Clair and Neil, holding hands for 84 miles

But Clair and Neil were also great fun to walk and talk with, taking my mind off any aches and pains that were developing. I still laugh over Neil’s impression of Ricky Gervais delivering the catchphrase from Extras, “Are you havin’ a laugh?”

We walked together until we reached Birdoswald Roman Fort, one of several museums along the Hadrian’s Wall Path. Clair and Neil stopped for a coffee, but I was most interested in whatever cold beverages were for sale in the cafe.

I bought a lemonade for immediate consumption, a bottled water for the last few miles, and a can of Coke to celebrate the end of the day’s walk. Somewhat parched, I downed half the Fentimans Victorian Lemonade before realizing it was alcoholic. When you’re thirsty, taste matters little, so I kept guzzling.

That lemonade actually rejuvenated me and put a spring in my step. I pretty much bounced the rest of the way down the path. I arrived at the bus pick-up point with almost an hour to spare and parked myself on top a section of the wall. 2000 years later, it makes a good bench.

Waiting for a bus at Hadrian's Wall

Most of the group had been there for several hours and were taking naps or reading. One of the older walkers, a 64-year-old named Bill who could walk circles around anyone half his age, tried lifting my pack after I took it off. He said, “Oof, Phil, whatcha got in there? Stones from the wall!?” I knew my pack was overloaded, but he told me it was at least twice as heavy as it should be.

His secret: Bring two pairs of clothing items, then rinse the dirties out as soon as you arrive at your destination, letting them dry overnight and the next day. Also, don’t carry netbooks, neck pillows, and souvenirs.

Walkers napping along Hadrian's Wall

The bus arrived promptly at 4:30 to take us back to Greenhead Hostel, a Methodist Church built in 1886 and converted to a youth hostel in the 70’s. A very comfortable place, again with a room full of bunkbeds and snorers. I was getting used to them, and slept a little better than the previous three nights.

For dinner, we walked across the street to the pub at the Greenhead Hotel, where I think I ordered, “Give me a big plate of anything!” They brought me a deliciously cheesy lasagna with salad and chips that tasted like heaven.

Lasagna at the Greenhead Hotel

That’s the end of Day 4. If you read this horribly long-winded account, then I admire your patience. I’ll be combining Days 5 and 6 into one post because, quite honestly, there just wasn’t much to write about concerning the walk itself.

Day 4 saw the end of the classic English countryside, and of the wall itself, as we would move through the farms and suburbs near the city of Carlisle. We still had two days and 30 miles to walk, but we were leaving behind that sense of isolation and history found along the mid-section of the Hadrian’s Wall Path.

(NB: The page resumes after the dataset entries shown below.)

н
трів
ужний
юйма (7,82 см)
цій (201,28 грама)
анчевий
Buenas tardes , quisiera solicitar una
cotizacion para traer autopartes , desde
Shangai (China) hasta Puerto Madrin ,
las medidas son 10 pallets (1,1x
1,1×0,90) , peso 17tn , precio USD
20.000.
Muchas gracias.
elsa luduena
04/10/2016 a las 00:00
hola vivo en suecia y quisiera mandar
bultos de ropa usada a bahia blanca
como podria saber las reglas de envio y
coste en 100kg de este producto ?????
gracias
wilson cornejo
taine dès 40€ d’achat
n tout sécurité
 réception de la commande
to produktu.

Classic English countryside

New kid on the block

Hadrian's Wall Turret

Flowers on the wall

Inside Thirlwall castle

A crumbling castle

Rajiv appears to ask for directions

A country home near Banks

Greenhead Hostel

Self-portrait on Hadrian's Wall

Coming Soon: Days 5 and 6 – All good things must come to an end.

11 thoughts on “Idaho Dad Walking – Day 4

  1. They weren’t goats Phil, they were sheep. But other than that a fantastic account!

    I’m really glad you’re doing this as it eases my guilt for not doing it myself :)

  2. The reason those sheep look like goats is they have horns. In the US, sheep do not have horns unless they are rare, and specimen sheep. Great account of your journey.

  3. Im loving all your writings and phones of your walk…… you keep mentioning the English countryside, its made me wonder just how different it is from yours…. cos I find where you live to be most beautiful…


    • I think it’s striking to me because it’s different. During our walk, I noticed that the Brit walkers didn’t seem to paying much attention to a lot of the countryside. I’ll bet it would be the reverse over here. They’d be taking pictures of everything, while I yawned.

    • Not really. Maybe on the east coast, in some of communities with history dating back to the 1600’s. By the time the West was settled, barbed wire fences were the barrier of choice.